The music I practice and understand as a student of the shakuhachi comes from many sources. At the core is honkyoku, the body of (mostly) solo shakuhachi pieces often associated with the komusō of Edo-period Japan. This repertoire, derived from Buddhist chant and nature sounds, was collected, codified, and expanded from the 18th century onward (though some of the music may have existed as far back as the 15th century, if not earlier), resulting in many schools and styles of playing. Through study with Michael Chikuzen Gould, I’ve learned koten honkyoku (“classical” pieces of unknown authorship), modern honkyoku (written in the early 20th century or later), children’s songs, folk songs (min’yō), and a variety of ensemble pieces, with special attention to compositions by Randō Fukuda. Much of this music was transmitted to him by his teachers, Katsuya Yokoyama and Yoshinobu Taniguchi, and the basic teachings run parallel to those of the KSK/Chikushinkai.

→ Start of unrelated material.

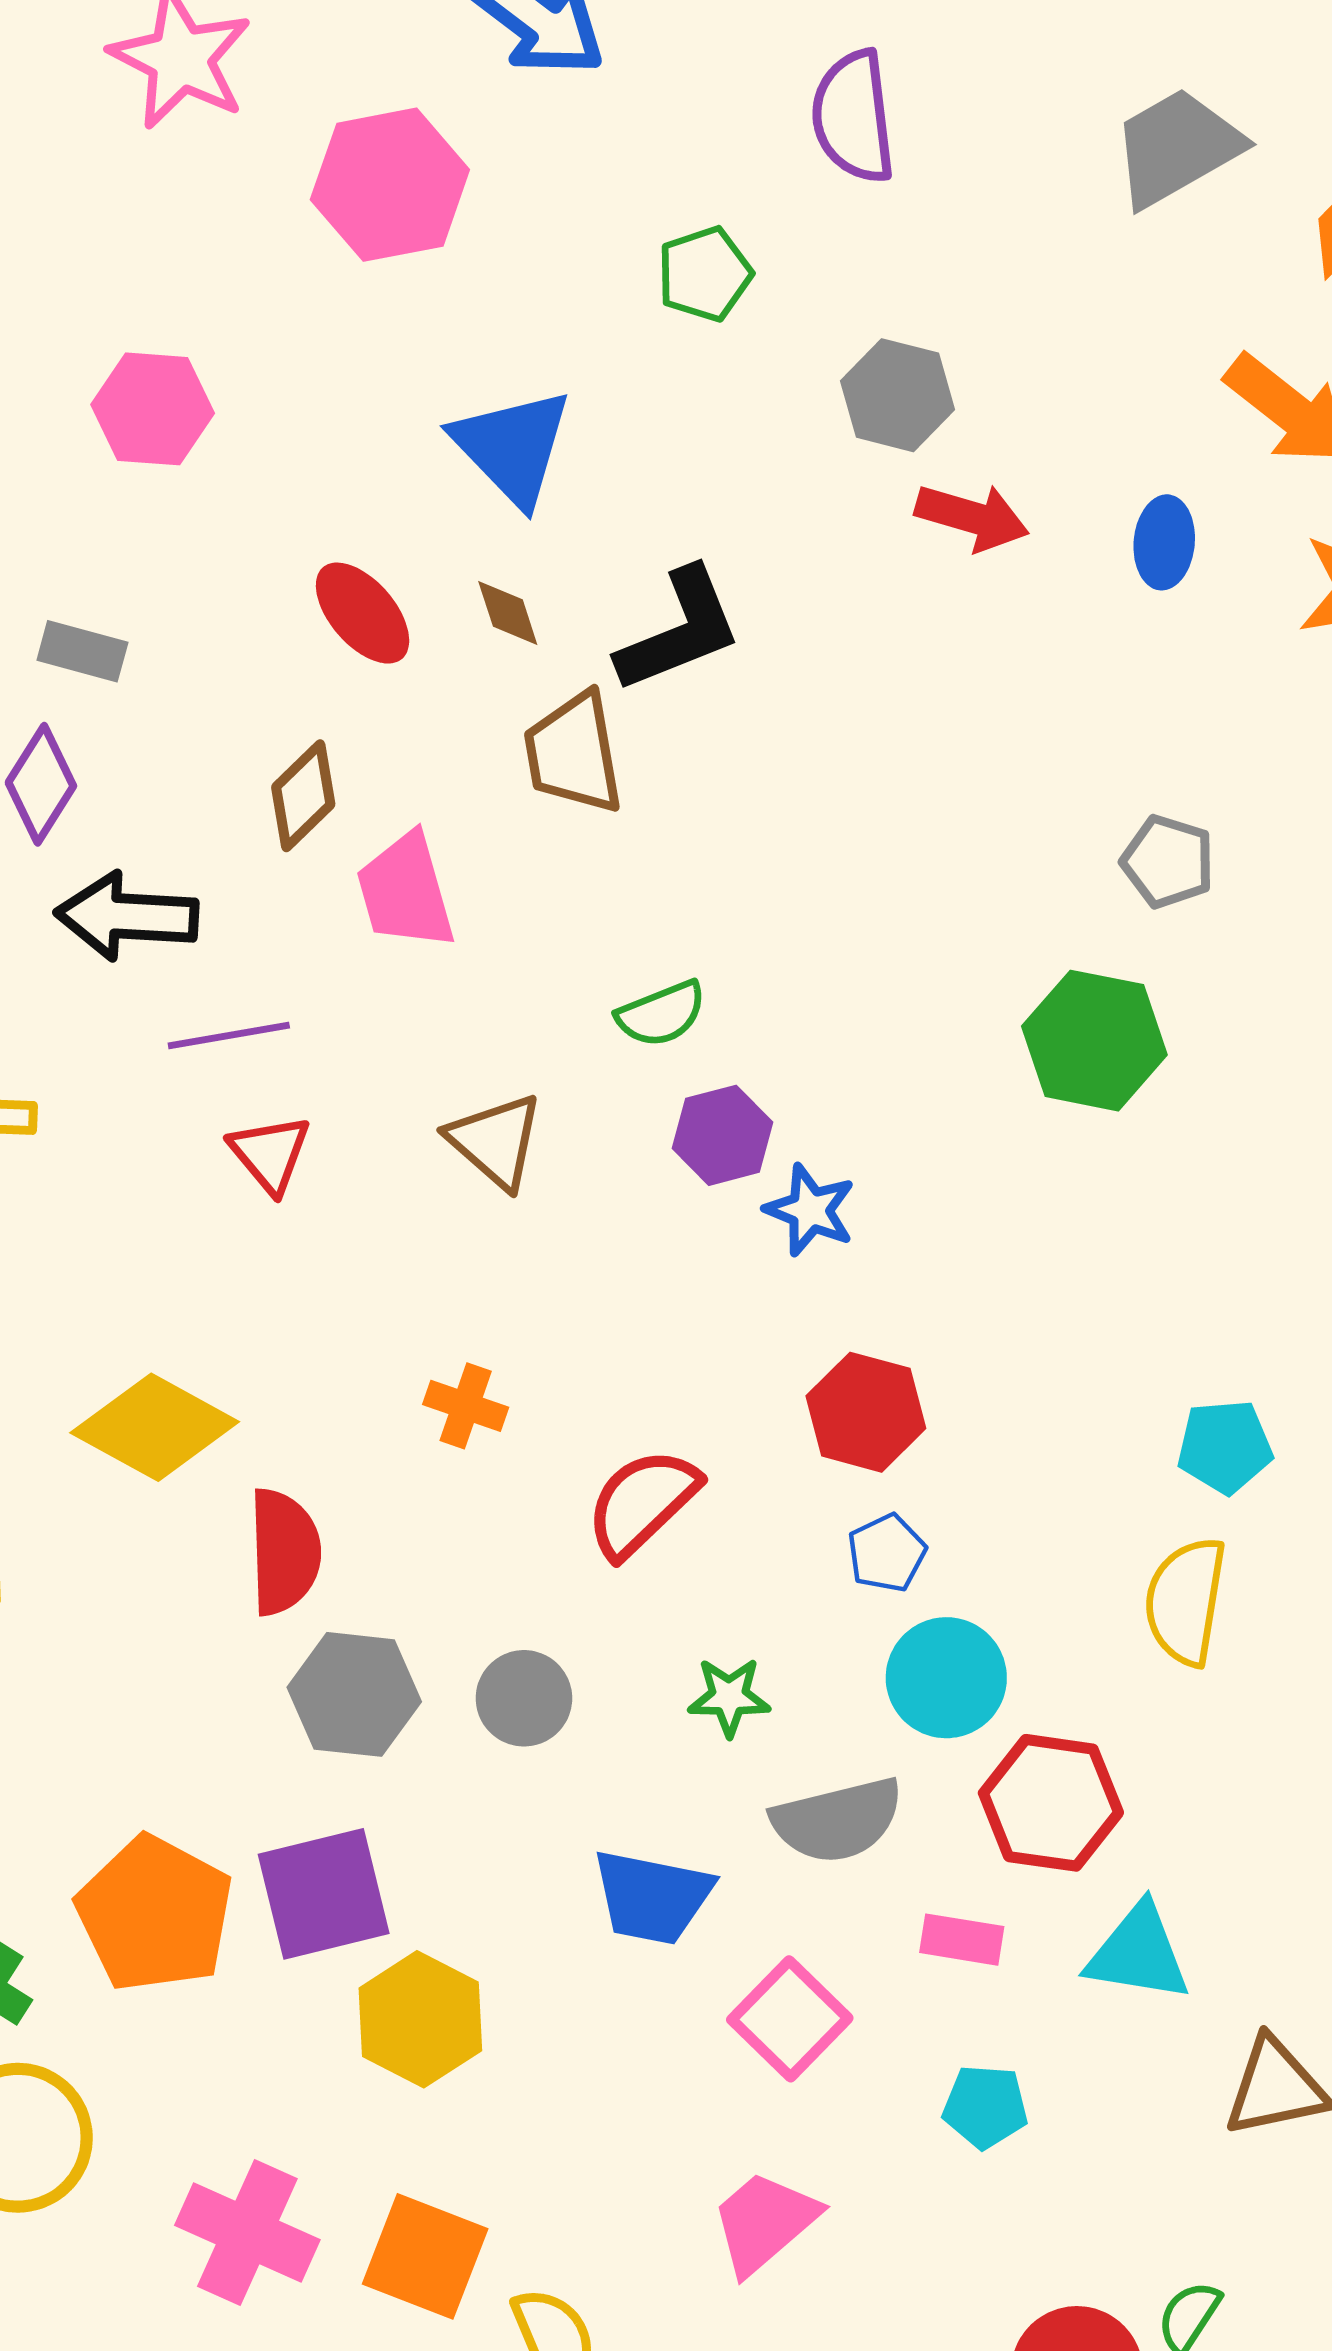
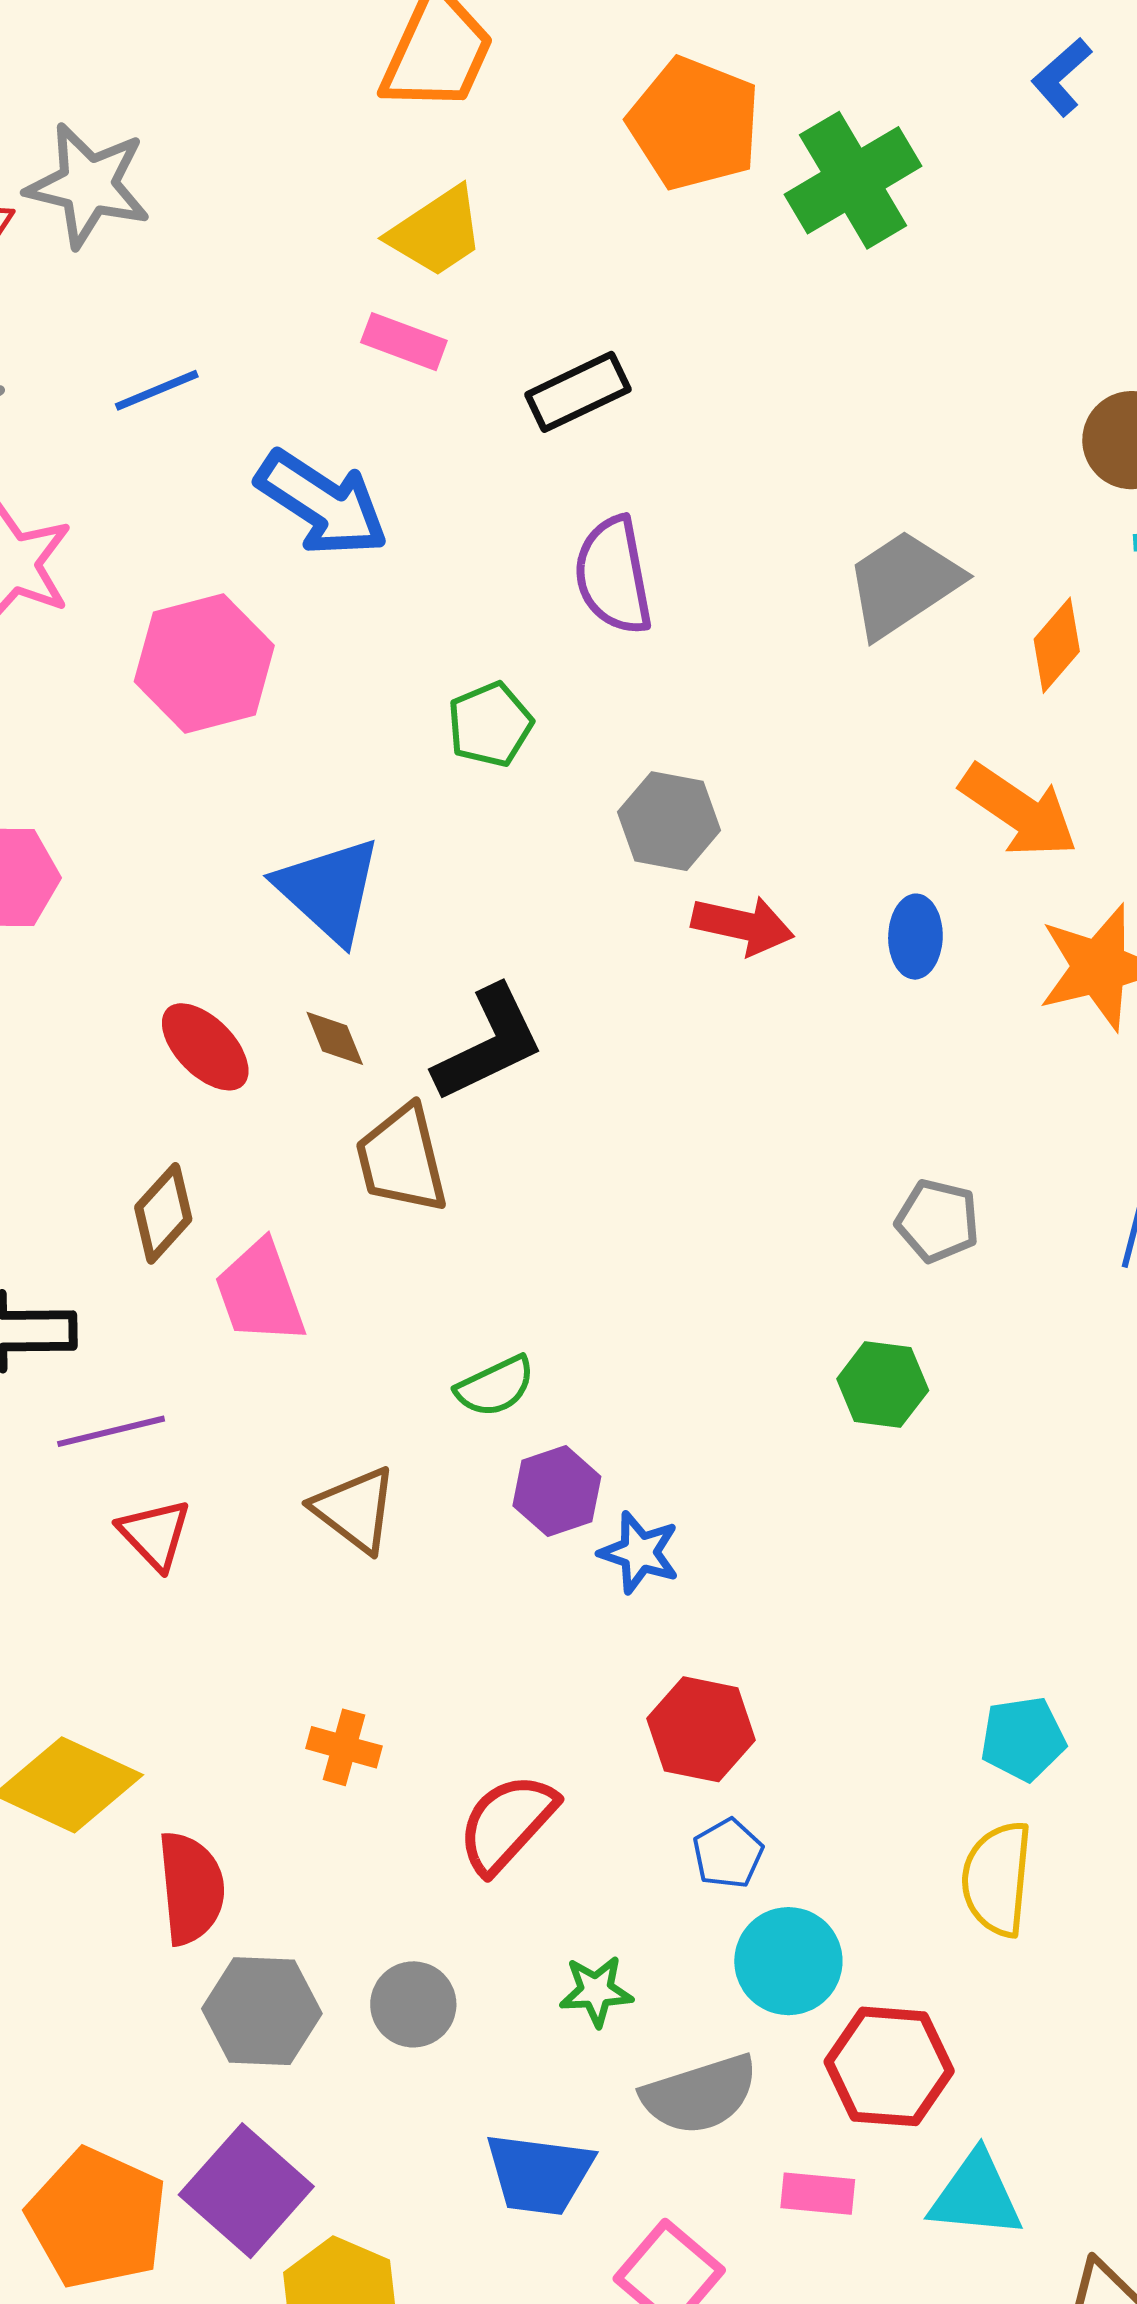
green hexagon: (1094, 1041) -> (883, 1385), size x0.7
purple square: (324, 1894) -> (246, 2191), turned -31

Filtered through Kinko, Meian (also known as Myōan), and western classical traditions, the style of this lineage, which emphasizes self expression, isn’t tied to a specific ryū but is sometimes called dōkyoku, a term used for a time by Yokoyama and linked to the flare of his teacher, Watazumi. Yokoyama dropped the term before the first European Shakuhachi Summer School, held in London in July 2006, but it is still used today to indicate either “Yokoyamafied” Watazumi-style playing or the pieces taught by Watazumi.

This particular lineage has roots in Zen Buddhism, where transformation is guided by the breath and performance, especially of honkyoku, can become a meditative practice that cultivates awareness of breath, body, and mind. Ultimately you take in air and let it go, much like a thought in zazen, or seated meditation.